Getting relational data as well formed XML structures out of SQL Server

 

I saw many times people having problems working with XML structures in SQL Server. It is that easy, even more with the new functionality in SQL Server 2005>. Most times people try to take the XML line with the least resistance and effort which would be XML AUTO. While XML AUTO is easy an fast to implement it might not give you the information in a way you want to work with in your application.

 

Let take a sample to see the outcomings (using the row constructors functionality for our base data):

 

Select * From
(
Values
('JOHN','SMITH'),
('JANE','BROWN'),
('JOE','GREEN')

) Names(First_Name, Last_Name)
FOR XML AUTO

 

will transform to:

 

<Names First_Name="JOHN" Last_Name="SMITH" />
<Names First_Name="JANE" Last_Name="BROWN" />
<Names First_Name="JOE" Last_Name="GREEN" />

 

For those people directly spooling the information to a file, this will bring back an ugly XML error in almost any XML viewer (like IE):

 

The XML page cannot be displayed

Cannot view XML input using XSL style sheet. Please correct the error and then click the Refresh button, or try again later.
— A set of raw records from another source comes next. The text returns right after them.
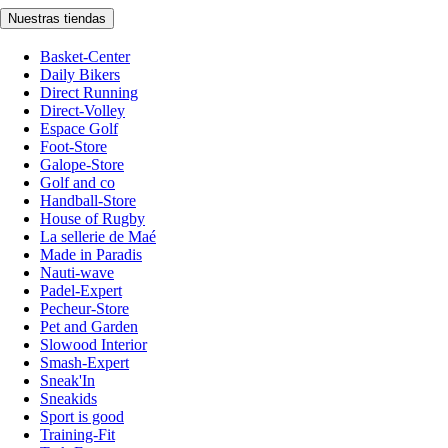
Nuestras tiendas
Basket-Center
Daily Bikers
Direct Running
Direct-Volley
Espace Golf
Foot-Store
Galope-Store
Golf and co
Handball-Store
House of Rugby
La sellerie de Maé
Made in Paradis
Nauti-wave
Padel-Expert
Pecheur-Store
Pet and Garden
Slowood Interior
Smash-Expert
Sneak'In
Sneakids
Sport is good
Training-Fit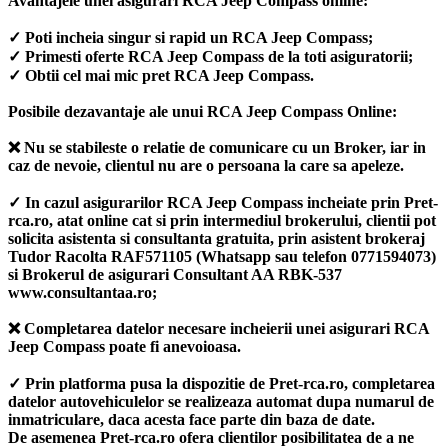
Avantajele unei asigurari RCA Jeep Compass online:
✓ Poti incheia singur si rapid un RCA Jeep Compass;
✓ Primesti oferte RCA Jeep Compass de la toti asiguratorii;
✓ Obtii cel mai mic pret RCA Jeep Compass.
Posibile dezavantaje ale unui RCA Jeep Compass Online:
❌ Nu se stabileste o relatie de comunicare cu un Broker, iar in
caz de nevoie, clientul nu are o persoana la care sa apeleze.
✓ In cazul asigurarilor RCA Jeep Compass incheiate prin Pret-
rca.ro, atat online cat si prin intermediul brokerului, clientii pot
solicita asistenta si consultanta gratuita, prin asistent brokeraj
Tudor Racolta RAF571105 (Whatsapp sau telefon 0771594073)
si Brokerul de asigurari Consultant AA RBK-537
www.consultantaa.ro;
❌ Completarea datelor necesare incheierii unei asigurari RCA
Jeep Compass poate fi anevoioasa.
✓ Prin platforma pusa la dispozitie de Pret-rca.ro, completarea
datelor autovehiculelor se realizeaza automat dupa numarul de
inmatriculare, daca acesta face parte din baza de date.
De asemenea Pret-rca.ro ofera clientilor posibilitatea de a ne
Only one top level element is allowed in an XML document. Error processing resource (…)

 

So you need a root element. The root element is specified by the syntax ROOT (Suprise ?). So if you want the “Names” element as the root, use the following syntax.

 

Select * From
(
Values
('JOHN','SMITH'),
('JANE','BROWN'),
('JOE','GREEN')

) Names(First_Name, Last_Name)
FOR XML AUTO, ROOT('Customers')

 

<Customers>
<Names First_Name="JOHN" Last_Name="SMITH" />
<Names First_Name="JANE" Last_Name="BROWN" />
<Names First_Name="JOE" Last_Name="GREEN" />
</Customers>

 

Ok, much better, you are ready to open that with IE now. But you maybe do not want the values as attributes, you want them in a separate node PATH? Then you should use the …guess what… the PATH syntax.

 

Select * From
(
Values
('JOHN','SMITH'),
('JANE','BROWN'),
('JOE','GREEN')

) Names(First_Name, Last_Name)
FOR XML PATH ,ROOT('Names')

 

<Names>
<row>
<First_Name>JOHN</First_Name>
<Last_Name>SMITH</Last_Name>
</row>
<row>
<First_Name>JANE</First_Name>
<Last_Name>BROWN</Last_Name>
</row>
<row>
<First_Name>JOE</First_Name>
<Last_Name>GREEN</Last_Name>
</row>
</Names>

 

Looks already good but the "row" specified is left as an ugly artifact. PATH can have a parameter with specifying the name of the node name.

Select * From
(
Values
('JOHN','SMITH'),
('JANE','BROWN'),
('JOE','GREEN')

) Names(First_Name, Last_Name)
FOR XML PATH('Customer') ,ROOT('Names')

 

Pretty good now:

 

<Names>
<Customer>
<First_Name>JOHN</First_Name>
<Last_Name>SMITH</Last_Name>
</Customer>
<Customer>
<First_Name>JANE</First_Name>
<Last_Name>BROWN</Last_Name>
</Customer>
<Customer>
<First_Name>JOE</First_Name>
<Last_Name>GREEN</Last_Name>
</Customer>
</Names>

If you need more specific placement of data in the XML tree, like having the information like CustomerID as an attribute in the Customer noe, you would have to use the EXPLICIT keyword which would be implemented deeper in the query.

 

But that´s it for now and for simplicity.

 

-Jens